Department of Environmental Science, Baylor University, Waco, TX, USA.
Department of Preventive Medicine, Dankook University College of Medicine, Cheonan, Republic of Korea.
Environ Sci Pollut Res Int. 2024 May;31(24):35938-35951. doi: 10.1007/s11356-024-33567-5. Epub 2024 May 14.
This study aimed to develop an environmental risk score (ERS) of multiple pollutants (MP) causing kidney damage (KD) in Korean residents near abandoned metal mines or smelters and evaluate the association between ERS and KD by a history of occupational chemical exposure (OCE). Exposure to MP, consisting of nine metals, four polycyclic aromatic hydrocarbons, and four volatile organic compounds, was measured as urinary metabolites. The study participants were recruited from the Forensic Research via Omics Markers (FROM) study (n = 256). Beta-2-microglobulin (β2-MG), N-acetyl-β-D-glucosaminidase (NAG), and estimated glomerular filtration rate (eGFR) were used as biomarkers of KD. Bayesian kernel machine regression (BKMR) was selected as the optimal ERS model with the best performance and stability of the predicted effect size among the elastic net, adaptive elastic net, weighted quantile sum regression, BKMR, Bayesian additive regression tree, and super learner model. Variable importance was estimated to evaluate the effects of metabolites on KD. When stratified with the history of OCE after adjusting for several confounding factors, the risks for KD were higher in the OCE group than those in the non-OCE group; the odds ratio (OR; 95% CI) for ERS in non-OCE and OCE groups were 2.97 (2.19, 4.02) and 6.43 (2.85, 14.5) for β2-MG, 1.37 (1.01, 1.86) and 4.16 (1.85, 9.39) for NAG, and 4.57 (3.37, 6.19) and 6.44 (2.85, 14.5) for eGFR, respectively. We found that the ERS stratified history of OCE was the most suitable for evaluating the association between MP and KD, and the risks were higher in the OCE group than those in the non-OCE group.

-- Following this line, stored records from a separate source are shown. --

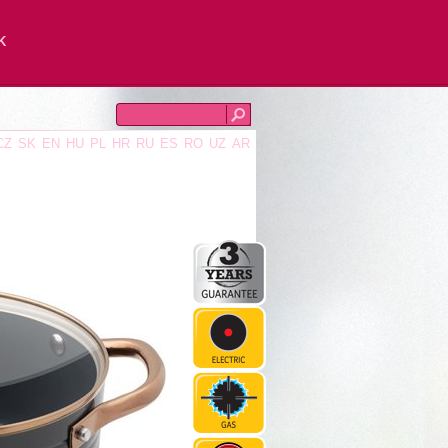
K
CZ
SK
EN
HU
PL
HR
RU
ES
RO
UZ
AR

本研究旨在开发一种由多种污染物(MP)引起的肾脏损伤(KD)的环境风险评分(ERS),该污染物存在于韩国废弃金属矿山或冶炼厂附近的居民环境中,并通过职业性化学暴露(OCE)的历史来评估 ERS 与 KD 之间的关联。MP 的暴露通过测量尿液代谢物来评估,MP 由九种金属、四种多环芳烃和四种挥发性有机化合物组成。研究参与者是从法医研究通过组学标志物(FROM)研究(n=256)中招募的。β2-微球蛋白(β2-MG)、N-乙酰-β-D-氨基葡萄糖苷酶(NAG)和估算肾小球滤过率(eGFR)被用作 KD 的生物标志物。贝叶斯核机器回归(BKMR)被选为最佳 ERS 模型,在弹性网络、自适应弹性网络、加权分位数总和回归、BKMR、贝叶斯加性回归树和超级学习者模型中,该模型具有最佳的预测效果大小的性能和稳定性。通过估计变量的重要性来评估代谢物对 KD 的影响。当按 OCE 历史分层并调整几个混杂因素后,与非 OCE 组相比,OCE 组的 KD 风险更高;非 OCE 和 OCE 组 ERS 的比值比(OR;95%CI)分别为 2.97(2.19,4.02)和 6.43(2.85,14.5),β2-MG 为 1.37(1.01,1.86)和 4.16(1.85,9.39),NAG 为 4.57(3.37,6.19)和 6.44(2.85,14.5),eGFR 为 4.57(3.37,6.19)和 6.44(2.85,14.5)。我们发现,分层 OCE 历史的 ERS 最适合评估 MP 与 KD 之间的关联,并且 OCE 组的风险高于非 OCE 组。